Es ist frustrierend. Man möchte, dass die Wärme im Inneren der Präforme bleibt – und nicht nur an der Oberfläche. So gehen wir vor: Wir regulieren die Infrarotwellenlänge so, dass sie perfekt zum PET-Polymer passt. Dadurch dringt die Wärme tief in das Material ein, anstatt abprallend oder an der Oberfläche zu bleiben.

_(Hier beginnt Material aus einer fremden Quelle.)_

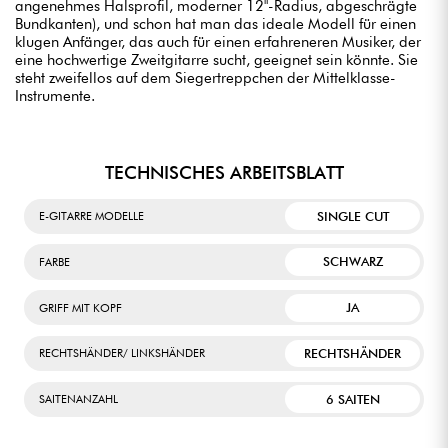
angenehmes Halsprofil, moderner 12"-Radius, abgeschrägte
Bundkanten), und schon hat man das ideale Modell für einen
klugen Anfänger, das auch für einen erfahreneren Musiker, der
eine hochwertige Zweitgitarre sucht, geeignet sein könnte. Sie
steht zweifellos auf dem Siegertreppchen der Mittelklasse-
Instrumente.
TECHNISCHES ARBEITSBLATT
SINGLE CUT
E-GITARRE MODELLE
SCHWARZ
FARBE
JA
GRIFF MIT KOPF
RECHTSHÄNDER
RECHTSHÄNDER/ LINKSHÄNDER
6 SAITEN
SAITENANZAHL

Das Geheimnis liegt in der Physik
Wir verwenden Kurzwellen-Infrarotemitter, die eine hohe Wärmedichte haben. Durch Anpassung der Temperatur des Wolframfilaments sowie Verwendung eines speziellen Quarzs werden die Emissionen gezielt gelenkt. Was bedeutet das für Sie? Die Energie gelangt direkt ins Zentrum der Präforme. Dadurch entsteht ein gleichmäßiges Wärmeprofil durch die gesamte Wandstärke. Keine Vermutungen mehr nötig.
Die Geräte
Diese Lampen sind als einfache Ersatzteile für KRONES-basierte Systeme konzipiert. Wir verwenden hochwertiges Quarzglas, denn diese Geräte müssen ständigen thermischen Belastungen standhalten. Da diese Maschinen 24/7 in Umgebungen mit starken Vibrationen arbeiten, verwenden wir Steckverbindungen, die nicht lose werden oder Funken schlagen, wenn die Bedingungen extrem sind.

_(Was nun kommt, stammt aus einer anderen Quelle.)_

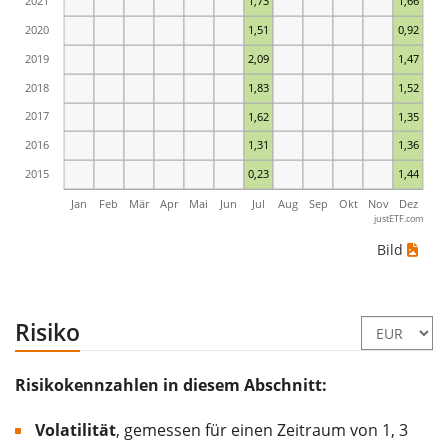
2021
1,73
1,66
2020
1,51
0,92
2019
2,09
1,47
2018
1,83
1,52
2017
1,62
1,35
2016
1,31
1,36
2015
0,23
1,44
Jan
Feb
Mär
Apr
Mai
Jun
Jul
Aug
Sep
Okt
Nov
Dez
justETF.com
Bild
Risiko
Risikokennzahlen in diesem Abschnitt:
Volatilität
, gemessen für einen Zeitraum von 1, 3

Aber Achtung: Wir leiten eine große Menge an Energie in einen kleinen Raum – um die Produktionsgeschwindigkeit zu erhöhen. Das führt zu einer enormen Wärmemenge. Sie müssen sicherstellen, dass die Lüftung und Kühlfans des Ofens mitkommen können. Wenn die Kühlung unzureichend ist, wird die Umgebungswärme weiterhin ansteigen – und die Präforme überschreiten ihre maximale Temperatur, egal wie gut die Lampen auch sein mögen.
Warum das wirklich hilft
Wenn die Lampen tiefer in das Material eindringen, braucht man weniger Heizzonen, um die Glasübergangstemperatur zu erreichen. Das spart Energiekosten. Doch noch wichtiger ist: Es spart Zeit. Man muss nicht mehr ständig an den Einstellungen des Ofens herumfummeln, sondern kann den Maschinen einfach erlauben, im maximalen Tempo zu arbeiten.
Es ist einfach eine klügere Arbeitsweise: Die Wärme wird genau dort eingesetzt, wo sie gebraucht wird – und nicht verschwendet. So kann man effizienter arbeiten.